14. The rB/HPIV3 of any one of the prior claims, wherein the rB/HPIV3 induces an immune response that neutralizes avian influenza virus H7N9.

15. A nucleic acid molecule comprising the nucleotide sequence of the genome of the rB/HPIV3 of any one of the prior claims, or an antigenomic cDNA or RNA sequence of the genome.

16. A vector comprising the nucleic acid molecule of claim 15.

17. A host cell comprising the nucleic acid molecule of claim 15 or the vector claim 16.

18. A method of producing rB/HPIV3 virus, comprising: transfecting a host cell with the vector of claim 16; culturing the host cell, thereby forming a cell culture; and purifying the virus from the cell culture, thereby producing the rB/HPIV3 virus.

19. The method of claim 18, wherein the cell is a vaccine production cell, optionally wherein the vaccine production cell comprises a HEp-2 cell, FRhL-DBS2 cell, LLC-MK2 cell, MRC-5 cell, or Vero cell.

20. A rB/HPIV3 virus produced by the method of claim 18.

21. An immunogenic composition comprising a pharmaceutically acceptable carrier and the rB/HPIV3 of any one of claims 1-14, or the virus of claim 20. 4239-112370-02

22. A method of eliciting an immune response to avian influenza virus H7N9 in a subject, comprising administering the immunogenic composition of claim 21 to the subject, thereby generating the immune response.

23. The method of claim 22, comprising intranasal administration of the immunogenic composition.

24. The method of claim 22 or claim 23, wherein the subject is a human.

25. The method of claim 24, wherein the human subject is a pediatric subject, optionally wherein the subject is less than one year old.

26. The method of any one of claims 22-25, wherein the immune response is a protective immune response.

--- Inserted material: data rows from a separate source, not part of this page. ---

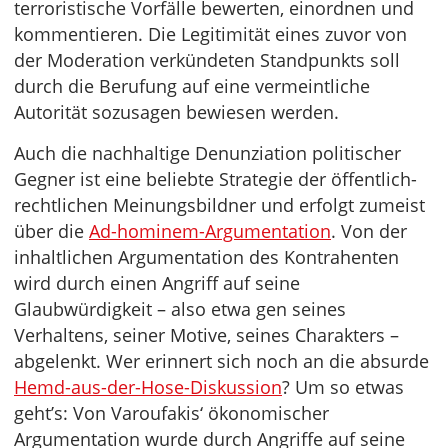
terroristische Vorfälle bewerten, einordnen und
kommentieren. Die Legitimität eines zuvor von
der Moderation verkündeten Standpunkts soll
durch die Berufung auf eine vermeintliche
Autorität sozusagen bewiesen werden.
Auch die nachhaltige Denunziation politischer
Gegner ist eine beliebte Strategie der öffentlich-
rechtlichen Meinungsbildner und erfolgt zumeist
über die
Ad-hominem-Argumentation
. Von der
inhaltlichen Argumentation des Kontrahenten
wird durch einen Angriff auf seine
Glaubwürdigkeit – also etwa gen seines
Verhaltens, seiner Motive, seines Charakters –
abgelenkt. Wer erinnert sich noch an die absurde
Hemd-aus-der-Hose-Diskussion
? Um so etwas
geht’s: Von Varoufakis‘ ökonomischer
Argumentation wurde durch Angriffe auf seine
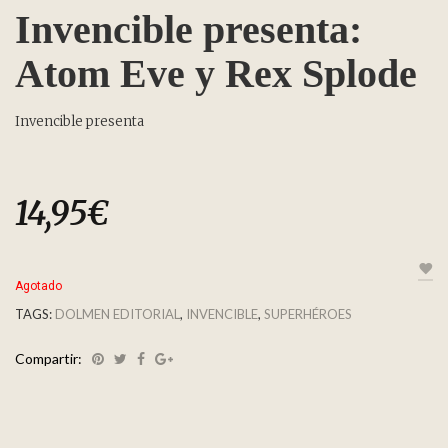
Invencible presenta:
Atom Eve y Rex Splode
Invencible presenta
14,95
€
Agotado
TAGS:
DOLMEN EDITORIAL
,
INVENCIBLE
,
SUPERHÉROES
Compartir:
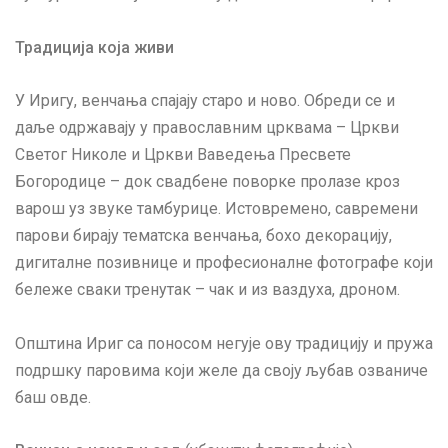
Традиција која живи
У Иригу, венчања спајају старо и ново. Обреди се и
даље одржавају у православним црквама – Цркви
Светог Николе и Цркви Ваведења Пресвете
Богородице – док свадбене поворке пролазе кроз
варош уз звуке тамбурице. Истовремено, савремени
парови бирају тематска венчања, бохо декорацију,
дигиталне позивнице и професионалне фотографе који
бележе сваки тренутак – чак и из ваздуха, дроном.
Општина Ириг са поносом негује ову традицију и пружа
подршку паровима који желе да своју љубав озваниче
баш овде.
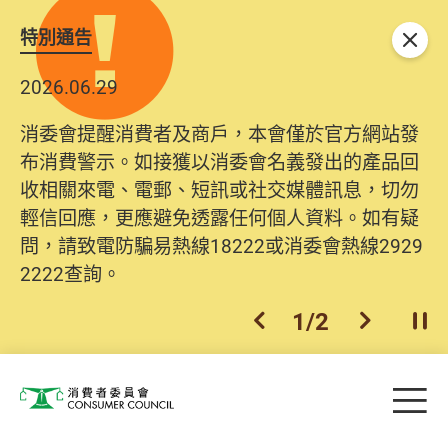
特別通告
關閉
2026.06.29
消委會提醒消費者及商戶，本會僅於官方網站發
布消費警示。如接獲以消委會名義發出的產品回
收相關來電、電郵、短訊或社交媒體訊息，切勿
輕信回應，更應避免透露任何個人資料。如有疑
問，請致電防騙易熱線18222或消委會熱線2929
2222查詢。
1
/
2
上一個
下一個
開
Skip to main content
目
消費者委員會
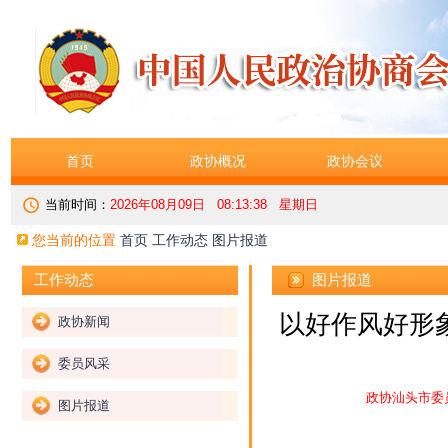
首页
政协概况
政协会议
当前时间：
2026年08月09日 08:13:38 星期日
您当前的位置
首页
工作动态
图片报道
图片报道
工作动态
以好作风好形象
政协新闻
委员风采
政协汕头市委
图片报道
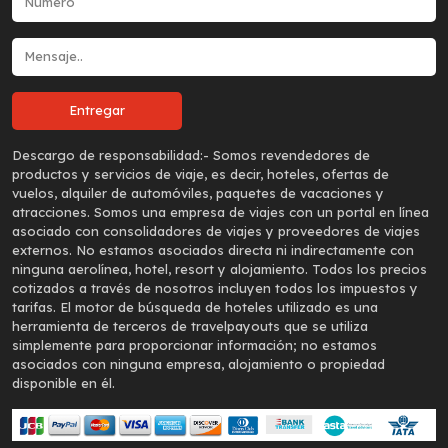
Descargo de responsabilidad:-
Somos revendedores de
productos y servicios de viaje, es decir, hoteles, ofertas de
vuelos, alquiler de automóviles, paquetes de vacaciones y
atracciones. Somos una empresa de viajes con un portal en línea
asociado con consolidadores de viajes y proveedores de viajes
externos. No estamos asociados directa ni indirectamente con
ninguna aerolínea, hotel, resort y alojamiento. Todos los precios
cotizados a través de nosotros incluyen todos los impuestos y
tarifas. El motor de búsqueda de hoteles utilizado es una
herramienta de terceros de travelpayouts que se utiliza
simplemente para proporcionar información; no estamos
asociados con ninguna empresa, alojamiento o propiedad
disponible en él.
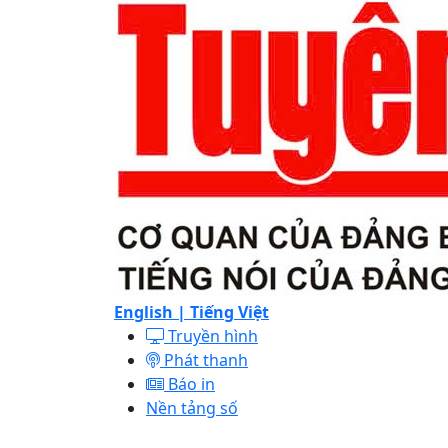
English |
Tiếng Việt
Truyền hình
Phát thanh
Báo in
Nền tảng số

27. The method of claim 26, wherein the protective immune response is elicited after a single dose of the immunogenic composition.

28. Use of the rB/HPIV3 of any one of claims 1-14 or the virus of claim 20 to elicit an immune response to avian influenza virus H7N9 in a subject.

29. The method of any one of claims 22-28, wherein the immunogenic composition is administered with at least one additional vaccine.

30. The method of claim 29, wherein the additional vaccine is a respiratory virus vaccine.